Le parent d’élève poursuivi pour avoir agressé une enseignante à l’école Salines 6 d’Ajaccio en début de semaine a été jugé en comparution immédiate ce vendredi 17 mai. À la barre, la mère de famille a dit que sa "fille avait été humiliée". La partie civile lui a notamment reproché son "manque de remise en question". Le jugement a été mis en délibéré au 24 juin prochain.
À la barre, face à la présidente du tribunal, la mère de l’élève dit "regretter son geste et les conséquences que cela a pris", tout en se disant "soulagée que sa fille n’ait plus affaire à sa maîtresse".
Poursuivie pour "violences aggravées contre une personne chargée d’une mission de service public", Saida L. a été jugée en comparution immédiate, vendredi 17 mai, quatre jours après les faits survenus à l’école élémentaire Salines 6 d’Ajaccio. C'était le lundi 13 mai.

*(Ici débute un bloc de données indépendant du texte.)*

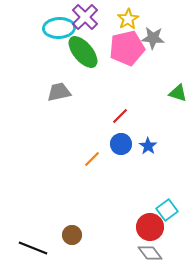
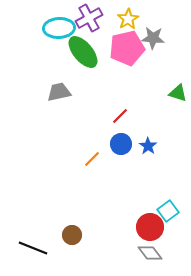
purple cross: moved 4 px right, 1 px down; rotated 16 degrees clockwise
cyan square: moved 1 px right, 1 px down
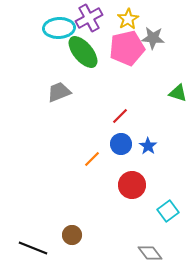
gray trapezoid: rotated 10 degrees counterclockwise
red circle: moved 18 px left, 42 px up
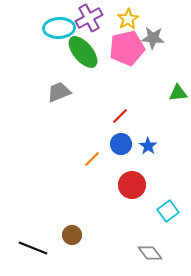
green triangle: rotated 24 degrees counterclockwise
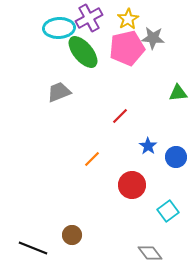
blue circle: moved 55 px right, 13 px down
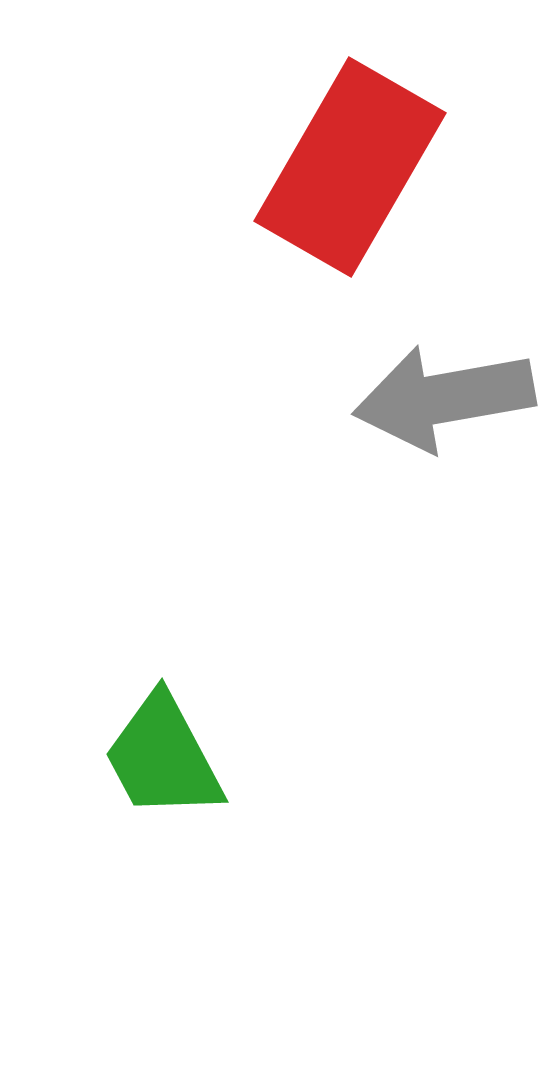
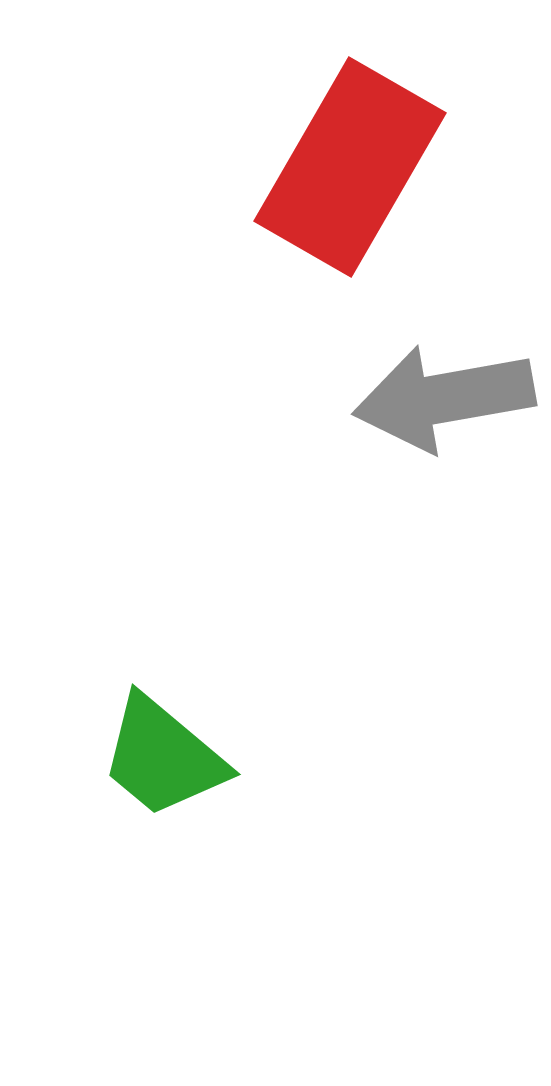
green trapezoid: rotated 22 degrees counterclockwise
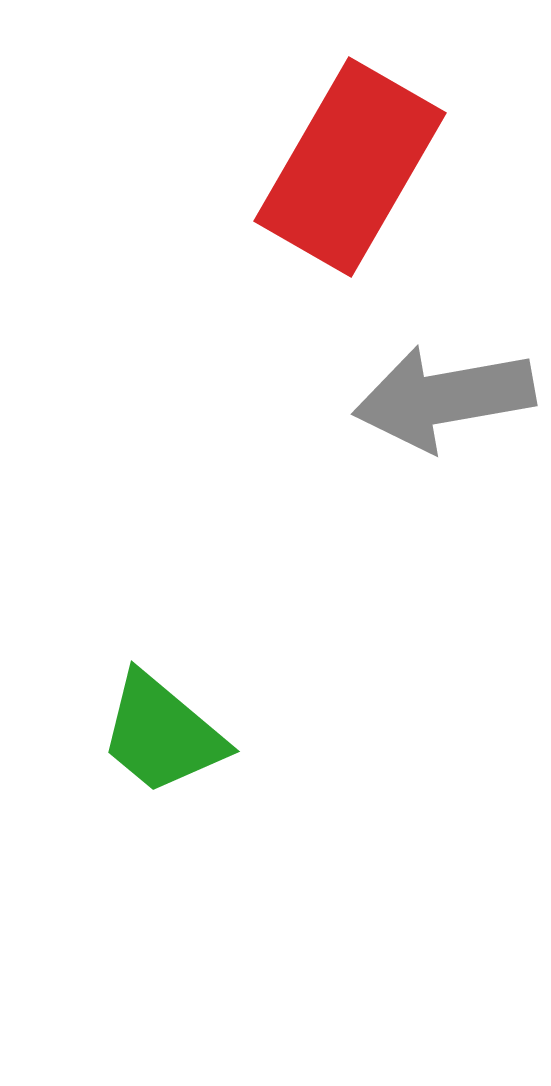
green trapezoid: moved 1 px left, 23 px up
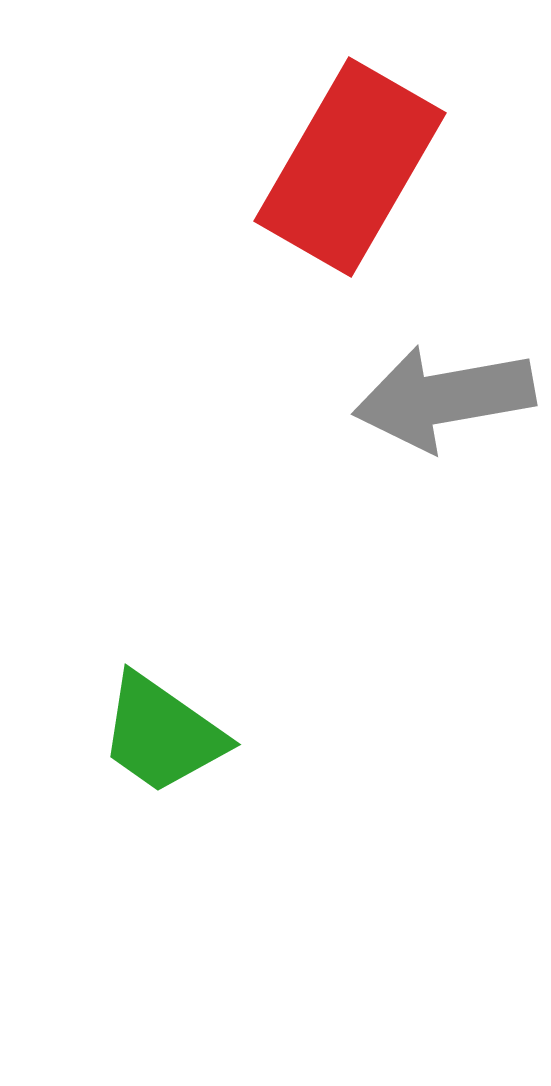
green trapezoid: rotated 5 degrees counterclockwise
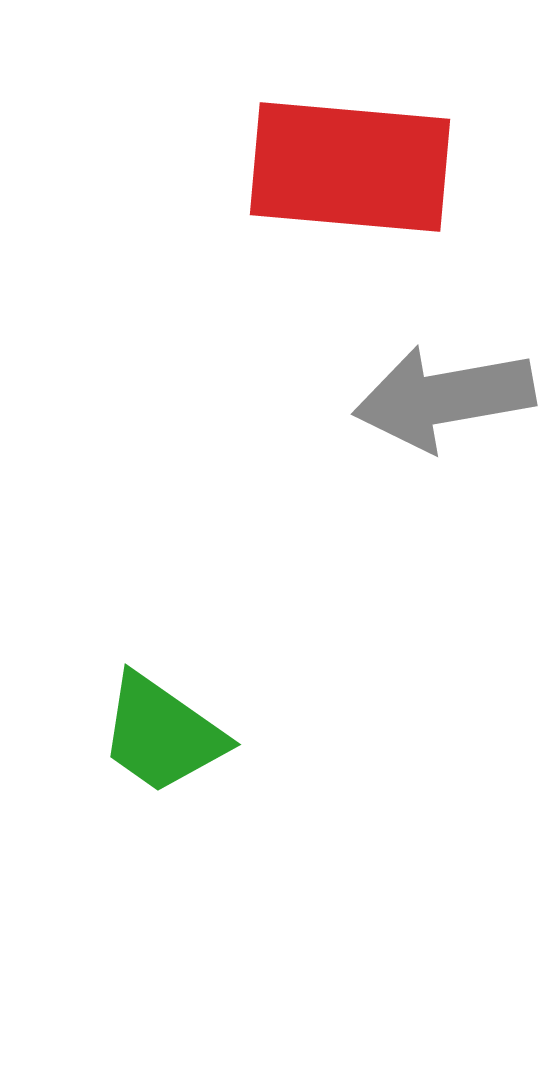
red rectangle: rotated 65 degrees clockwise
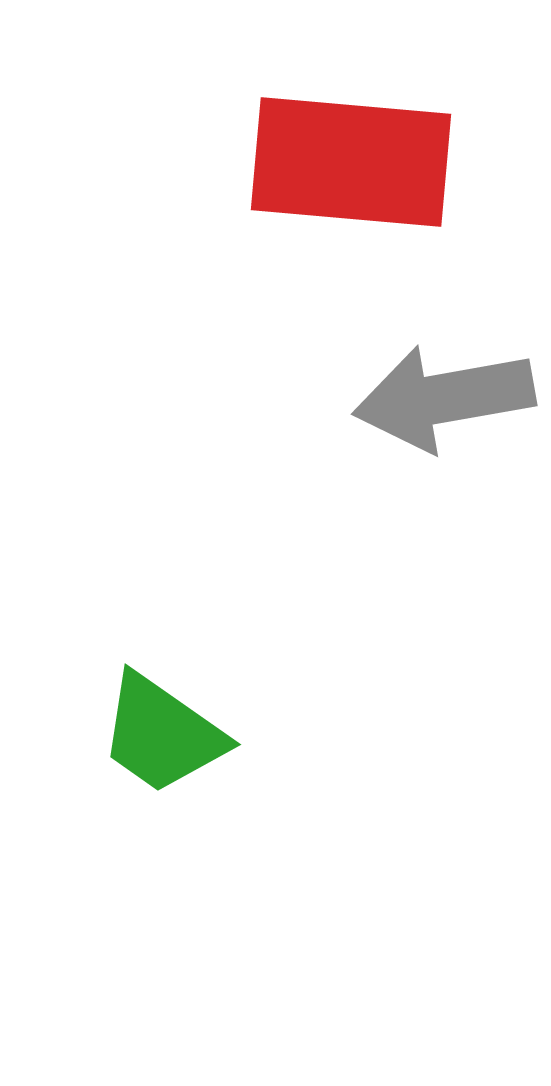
red rectangle: moved 1 px right, 5 px up
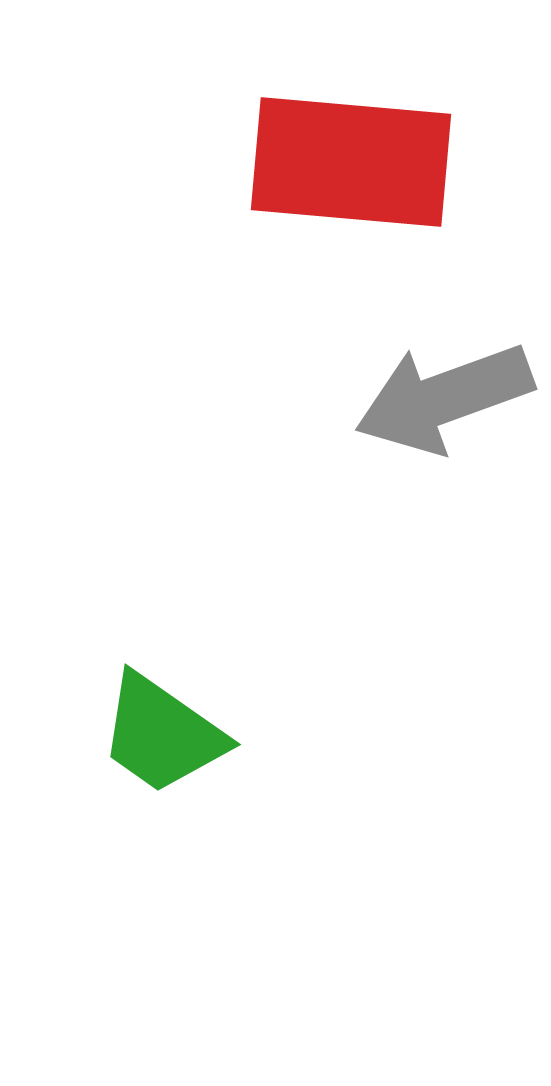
gray arrow: rotated 10 degrees counterclockwise
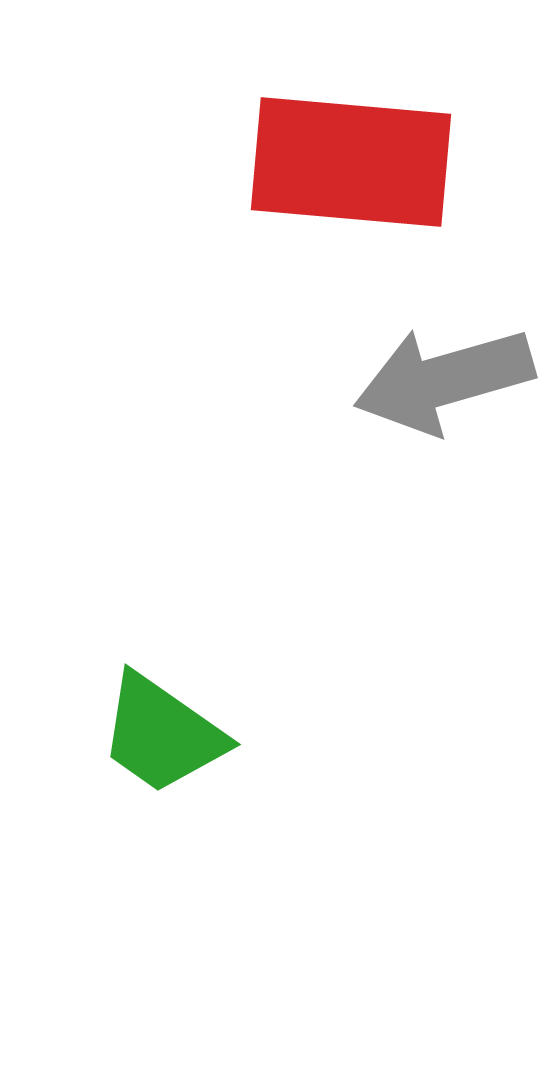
gray arrow: moved 18 px up; rotated 4 degrees clockwise
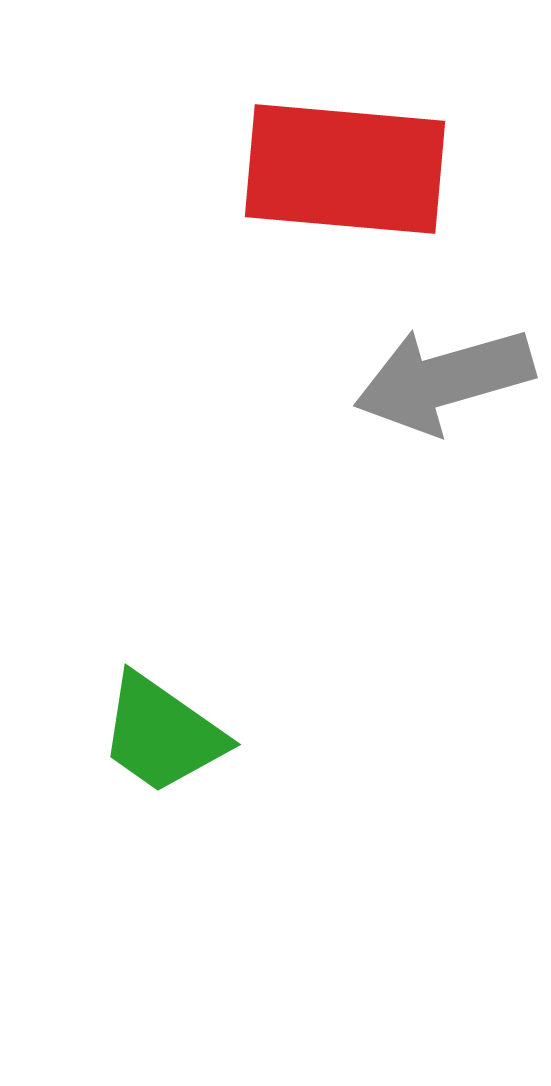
red rectangle: moved 6 px left, 7 px down
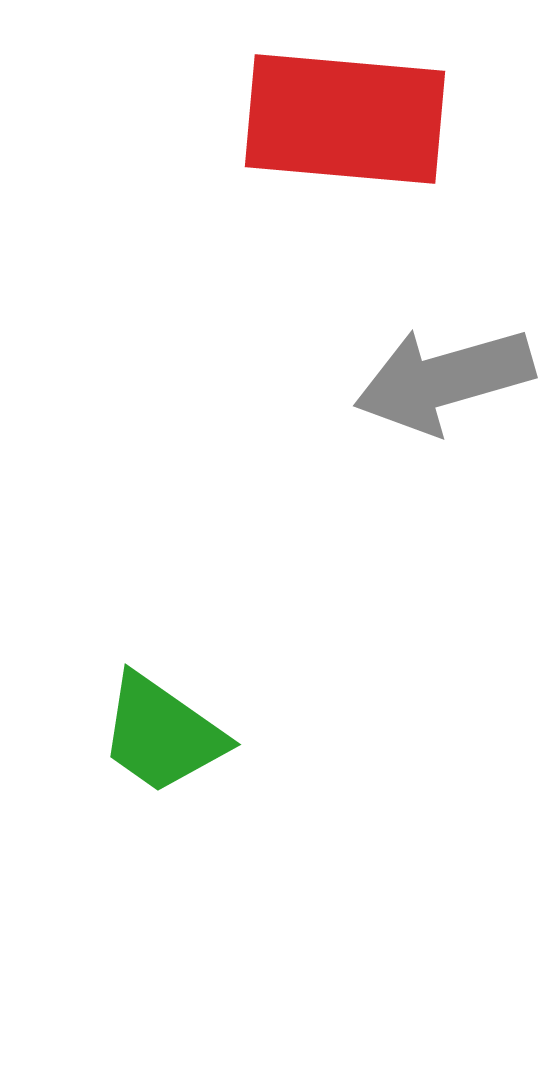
red rectangle: moved 50 px up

Ce jour-là, expose la présidente, il est reproché à la mère de famille de 44 ans "d’avoir saisi violemment l’enseignante par le bras, puis par le col et de l’avoir insultée". La scène s’était déroulée à la sortie de 16h30 "devant des enfants dont celui de l’enseignante", précise la présidente indiquant que cette dernière "s’est effondrée, traumatisée".
L’incident a entraîné "un jour d’incapacité totale de travail (ITT) ainsi que huit jours d’arrêt maladie" pour la professeure des écoles. En signe de soutien à leur collègue agressée, tous les enseignants des écoles de la ville d'Ajaccio avaient débrayé pendant une heure jeudi 16 mai.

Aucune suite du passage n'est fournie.